▸ Source material:

....................

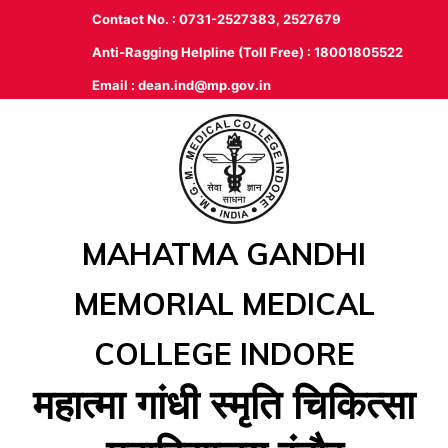
Contact No. : 0731-2527383, 2527679
Anti-Ragging Helpline (Toll Free) : 18001805522
Email :
dean.ind@mp.gov.in
MAHATMA GANDHI
MEMORIAL MEDICAL
COLLEGE INDORE
महात्‍मा गांधी स्‍मृति चिकित्‍सा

....................

▸ What is required:
What you return must match the material above exactly, apart from its pictures.

▸ Result of the exercise:
Contact No. : 0731-2527383, 2527679
Anti-Ragging Helpline (Toll Free) : 18001805522
Email :
dean.ind@mp.gov.in
MAHATMA GANDHI
MEMORIAL MEDICAL
COLLEGE INDORE
महात्‍मा गांधी स्‍मृति चिकित्‍सा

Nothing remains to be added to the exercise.